### WORK ORDER
Working through the records below, count the lines that include "heading". The reply is that number alone.

### DATASET EXTRACT
^^^^^^^^^^^^^^^^
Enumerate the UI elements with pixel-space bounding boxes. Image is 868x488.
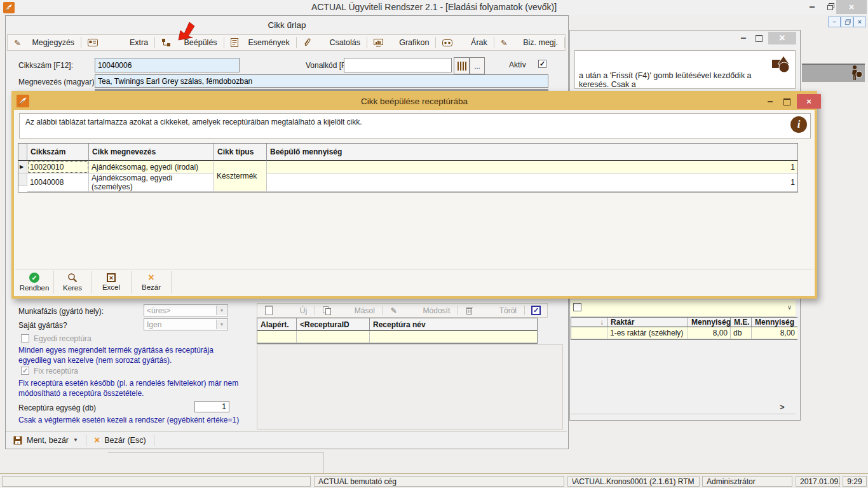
search-close-button[interactable]: × (768, 32, 796, 44)
esemenyek-label: Események (248, 38, 289, 47)
excel-button[interactable]: × Excel (92, 269, 131, 295)
pencil-icon: ✎ (501, 38, 507, 48)
dialog-bezar-label: Bezár (142, 283, 161, 291)
receptura-header-nev[interactable]: Receptúra név (370, 318, 537, 331)
munkafazis-label: Munkafázis (gyártó hely): (18, 307, 104, 316)
receptura-header-alapert[interactable]: Alapért. (257, 318, 297, 331)
ment-bezar-button[interactable]: x Ment, bezár ▼ (6, 431, 86, 449)
window-fragment-line (108, 452, 323, 453)
save-icon: x (13, 436, 22, 445)
ment-bezar-label: Ment, bezár (27, 436, 69, 445)
search-hint-panel: a után a 'Frissít (F4)' gomb leütésével … (574, 50, 796, 89)
esemenyek-button[interactable]: Események (224, 35, 296, 50)
dialog-close-button[interactable]: × (797, 94, 821, 109)
row-indicator: ▶ (18, 161, 27, 173)
mdi-minimize-button[interactable]: – (828, 17, 841, 27)
receptura-toolbar: Új Másol ✎ Módosít Töröl (257, 303, 548, 318)
chevron-down-icon[interactable]: ∨ (787, 304, 792, 311)
divider (571, 414, 796, 414)
masol-button[interactable]: Másol (315, 304, 383, 317)
main-titlebar: ACTUAL Ügyviteli Rendszer 2.1 - [Eladási… (0, 0, 868, 15)
megnevezes-input[interactable] (95, 74, 548, 88)
search-hint-text: a után a 'Frissít (F4)' gomb leütésével … (579, 71, 770, 89)
mdi-restore-button[interactable] (841, 17, 853, 27)
main-close-button[interactable]: × (836, 0, 867, 14)
dialog-row-megnevezes[interactable]: Ajándékcsomag, egyedi (személyes) (89, 173, 214, 192)
restore-icon (827, 4, 833, 10)
stock-header-mennyiseg1[interactable]: Mennyiség (688, 318, 731, 327)
status-date: 2017.01.09. (796, 476, 840, 487)
megjegyzes-label: Megjegyzés (32, 38, 74, 47)
uj-button[interactable]: Új (257, 304, 315, 317)
dialog-header-mennyiseg[interactable]: Beépülő mennyiség (267, 144, 797, 161)
statusbar: ACTUAL bemutató cég \ACTUAL.Kronos0001 (… (0, 473, 868, 488)
stock-header-mennyiseg2[interactable]: Mennyiség (752, 318, 797, 327)
bezar-esc-button[interactable]: × Bezár (Esc) (86, 431, 154, 449)
egyseg-input[interactable] (194, 401, 229, 412)
fix-hint-line1: Fix receptúra esetén később (pl. a rende… (18, 378, 238, 388)
excel-label: Excel (102, 283, 120, 291)
sajat-gyartas-value: Igen (147, 320, 161, 329)
dialog-minimize-button[interactable]: – (763, 95, 778, 108)
filter-checkbox[interactable] (573, 303, 581, 311)
dialog-header-cikkszam[interactable]: Cikkszám (27, 144, 89, 161)
vonalkod-more-button[interactable]: ... (470, 57, 485, 74)
dialog-row-mennyiseg[interactable]: 1 (267, 161, 797, 173)
note-icon (231, 38, 238, 47)
dialog-button-bar: ✓ Rendben Keres × Excel × Bezár (15, 269, 813, 295)
grafikon-button[interactable]: Grafikon (367, 35, 435, 50)
arak-button[interactable]: Árak (436, 35, 493, 50)
sort-column-header[interactable]: ↓ (571, 318, 607, 327)
chevron-down-icon: ▼ (216, 306, 227, 315)
cikk-toolbar: ✎ Megjegyzés Extra Beépülés Események Cs… (7, 34, 566, 51)
megjegyzes-button[interactable]: ✎ Megjegyzés (8, 35, 81, 50)
edit-icon: ✎ (391, 306, 397, 315)
receptura-empty-cell[interactable] (370, 331, 537, 343)
cikk-bottom-bar: x Ment, bezár ▼ × Bezár (Esc) (6, 431, 567, 449)
receptura-filter-checkbox[interactable] (531, 306, 541, 315)
dialog-header-megnevezes[interactable]: Cikk megnevezés (89, 144, 214, 161)
receptura-empty-cell[interactable] (297, 331, 370, 343)
keres-button[interactable]: Keres (54, 269, 91, 295)
torol-button[interactable]: Töröl (458, 304, 524, 317)
pencil-icon: ✎ (14, 38, 20, 48)
search-icon (67, 273, 78, 283)
receptura-empty-cell[interactable] (257, 331, 297, 343)
barcode-button[interactable] (454, 57, 470, 74)
main-window-title: ACTUAL Ügyviteli Rendszer 2.1 - [Eladási… (0, 2, 868, 12)
dialog-row-mennyiseg[interactable]: 1 (267, 173, 797, 192)
cikkszam-input[interactable] (95, 58, 240, 72)
dialog-header-tipus[interactable]: Cikk típus (214, 144, 267, 161)
receptura-header-id[interactable]: <RecepturaID (297, 318, 370, 331)
shapes-icon (771, 55, 792, 76)
dialog-row-cikkszam[interactable]: 10020010 (27, 161, 89, 173)
maximize-icon (783, 98, 790, 105)
mdi-close-button[interactable]: × (853, 17, 866, 27)
new-page-icon (265, 306, 273, 315)
biz-megj-button[interactable]: ✎ Biz. megj. (494, 35, 564, 50)
scroll-right-icon[interactable]: > (780, 402, 785, 412)
dialog-row-cikkszam[interactable]: 10040008 (27, 173, 89, 192)
extra-button[interactable]: Extra (81, 35, 154, 50)
stock-header-raktar[interactable]: Raktár (607, 318, 688, 327)
dialog-bezar-button[interactable]: × Bezár (132, 269, 171, 295)
egyedi-receptura-label: Egyedi receptúra (34, 334, 92, 343)
red-arrow-annotation (178, 22, 196, 41)
aktiv-checkbox[interactable] (538, 60, 546, 68)
search-minimize-button[interactable]: – (736, 32, 750, 44)
main-minimize-button[interactable]: – (803, 0, 821, 14)
stock-row-indicator[interactable] (571, 327, 607, 339)
csatolas-button[interactable]: Csatolás (297, 35, 367, 50)
dialog-row-tipus[interactable]: Késztermék (214, 161, 267, 192)
rendben-button[interactable]: ✓ Rendben (15, 269, 53, 295)
filter-row[interactable]: ∨ (571, 300, 796, 317)
modosit-button[interactable]: ✎ Módosít (383, 304, 458, 317)
vonalkod-input[interactable] (344, 58, 452, 72)
search-maximize-button[interactable] (752, 32, 766, 44)
dialog-row-megnevezes[interactable]: Ajándékcsomag, egyedi (irodai) (89, 161, 214, 173)
rendben-label: Rendben (20, 284, 50, 292)
dialog-maximize-button[interactable] (779, 95, 794, 108)
dialog-icon (17, 95, 29, 107)
stock-cell-mennyiseg1: 8,00 (688, 327, 731, 339)
stock-header-me[interactable]: M.E. (731, 318, 752, 327)
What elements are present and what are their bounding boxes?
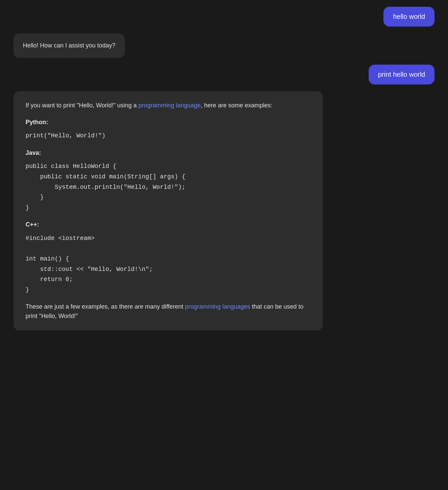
python-heading: Python: [26, 117, 311, 128]
assistant-message-text-1: Hello! How can I assist you today? [23, 42, 115, 49]
footer-text: These are just a few examples, as there … [26, 302, 311, 321]
assistant-message-row-2: If you want to print "Hello, World!" usi… [10, 91, 438, 330]
user-message-row-2: print hello world [10, 65, 438, 84]
user-bubble-2: print hello world [369, 65, 435, 84]
user-message-text-2: print hello world [378, 71, 425, 78]
assistant-intro-text: If you want to print "Hello, World!" usi… [26, 101, 311, 110]
assistant-message-row-1: Hello! How can I assist you today? [10, 33, 438, 58]
user-message-row-1: hello world [10, 7, 438, 27]
user-message-text-1: hello world [393, 13, 425, 20]
user-bubble-1: hello world [383, 7, 435, 27]
java-code: public class HelloWorld { public static … [26, 161, 311, 213]
java-heading: Java: [26, 148, 311, 158]
assistant-bubble-1: Hello! How can I assist you today? [13, 33, 125, 58]
intro-after-link: , here are some examples: [201, 102, 272, 109]
programming-language-link-1[interactable]: programming language [139, 102, 201, 109]
footer-before-link: These are just a few examples, as there … [26, 303, 185, 310]
chat-container: hello world Hello! How can I assist you … [10, 7, 438, 337]
assistant-bubble-2: If you want to print "Hello, World!" usi… [13, 91, 323, 330]
programming-language-link-2[interactable]: programming languages [185, 303, 250, 310]
cpp-heading: C++: [26, 219, 311, 230]
intro-before-link: If you want to print "Hello, World!" usi… [26, 102, 139, 109]
python-code: print("Hello, World!") [26, 131, 311, 141]
cpp-code: #include <iostream> int main() { std::co… [26, 233, 311, 295]
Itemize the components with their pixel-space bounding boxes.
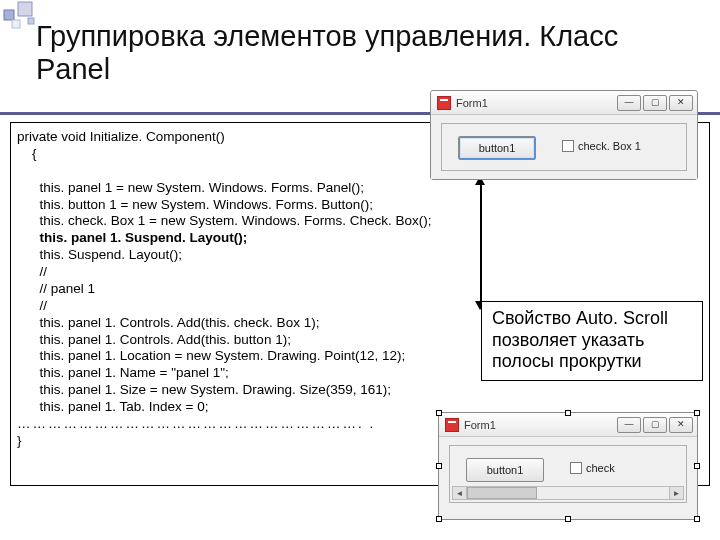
window-title: Form1: [456, 97, 617, 109]
close-button[interactable]: ✕: [669, 417, 693, 433]
code-line: //: [17, 264, 47, 279]
code-line: //: [17, 298, 47, 313]
window-title: Form1: [464, 419, 617, 431]
svg-rect-2: [12, 20, 20, 28]
resize-handle[interactable]: [694, 410, 700, 416]
maximize-button[interactable]: ▢: [643, 417, 667, 433]
resize-handle[interactable]: [436, 516, 442, 522]
checkbox-box: [562, 140, 574, 152]
scroll-thumb[interactable]: [467, 487, 537, 499]
window-controls: — ▢ ✕: [617, 95, 693, 111]
checkbox-label: check: [586, 462, 615, 474]
button1[interactable]: button1: [466, 458, 544, 482]
checkbox1[interactable]: check. Box 1: [562, 140, 641, 152]
checkbox-box: [570, 462, 582, 474]
close-button[interactable]: ✕: [669, 95, 693, 111]
scroll-track[interactable]: [467, 487, 669, 499]
slide-title: Группировка элементов управления. Класс …: [36, 20, 690, 87]
checkbox1[interactable]: check: [570, 462, 615, 474]
code-line: this. button 1 = new System. Windows. Fo…: [17, 197, 373, 212]
code-line: this. panel 1. Size = new System. Drawin…: [17, 382, 391, 397]
resize-handle[interactable]: [436, 463, 442, 469]
code-line: this. panel 1. Controls. Add(this. butto…: [17, 332, 291, 347]
resize-handle[interactable]: [436, 410, 442, 416]
minimize-button[interactable]: —: [617, 95, 641, 111]
svg-rect-3: [28, 18, 34, 24]
panel: button1 check ◄ ►: [449, 445, 687, 503]
form-preview-top: Form1 — ▢ ✕ button1 check. Box 1: [430, 90, 698, 180]
code-line: this. panel 1. Name = "panel 1";: [17, 365, 229, 380]
form-client-area: button1 check. Box 1: [431, 115, 697, 179]
button1[interactable]: button1: [458, 136, 536, 160]
scroll-right-icon[interactable]: ►: [669, 487, 683, 499]
code-line-bold: this. panel 1. Suspend. Layout();: [17, 230, 247, 245]
checkbox-label: check. Box 1: [578, 140, 641, 152]
app-icon: [437, 96, 451, 110]
code-line: {: [17, 146, 37, 161]
double-arrow-vertical: [476, 177, 486, 309]
code-line: // panel 1: [17, 281, 95, 296]
panel: button1 check. Box 1: [441, 123, 687, 171]
svg-rect-1: [4, 10, 14, 20]
note-text: Свойство Auto. Scroll позволяет указать …: [492, 308, 668, 371]
code-line: this. Suspend. Layout();: [17, 247, 182, 262]
form-preview-bottom: Form1 — ▢ ✕ button1 check ◄ ►: [438, 412, 698, 520]
code-line: this. check. Box 1 = new System. Windows…: [17, 213, 432, 228]
resize-handle[interactable]: [565, 516, 571, 522]
form-client-area: button1 check ◄ ►: [439, 437, 697, 519]
app-icon: [445, 418, 459, 432]
code-listing: private void Initialize. Component() { t…: [17, 129, 477, 450]
autoscroll-note: Свойство Auto. Scroll позволяет указать …: [481, 301, 703, 381]
window-titlebar: Form1 — ▢ ✕: [431, 91, 697, 115]
horizontal-scrollbar[interactable]: ◄ ►: [452, 486, 684, 500]
window-controls: — ▢ ✕: [617, 417, 693, 433]
slide-corner-decoration: [0, 0, 60, 36]
code-line: }: [17, 433, 22, 448]
resize-handle[interactable]: [694, 516, 700, 522]
code-line: …………………………………………………………. .: [17, 416, 375, 431]
code-line: this. panel 1. Controls. Add(this. check…: [17, 315, 319, 330]
resize-handle[interactable]: [694, 463, 700, 469]
code-line: this. panel 1. Location = new System. Dr…: [17, 348, 405, 363]
svg-rect-0: [18, 2, 32, 16]
window-titlebar: Form1 — ▢ ✕: [439, 413, 697, 437]
maximize-button[interactable]: ▢: [643, 95, 667, 111]
code-line: this. panel 1 = new System. Windows. For…: [17, 180, 364, 195]
resize-handle[interactable]: [565, 410, 571, 416]
minimize-button[interactable]: —: [617, 417, 641, 433]
code-line: private void Initialize. Component(): [17, 129, 225, 144]
scroll-left-icon[interactable]: ◄: [453, 487, 467, 499]
code-line: this. panel 1. Tab. Index = 0;: [17, 399, 209, 414]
^^^^^^^^^^^^^^^^
### WRITTEN ANSWER
3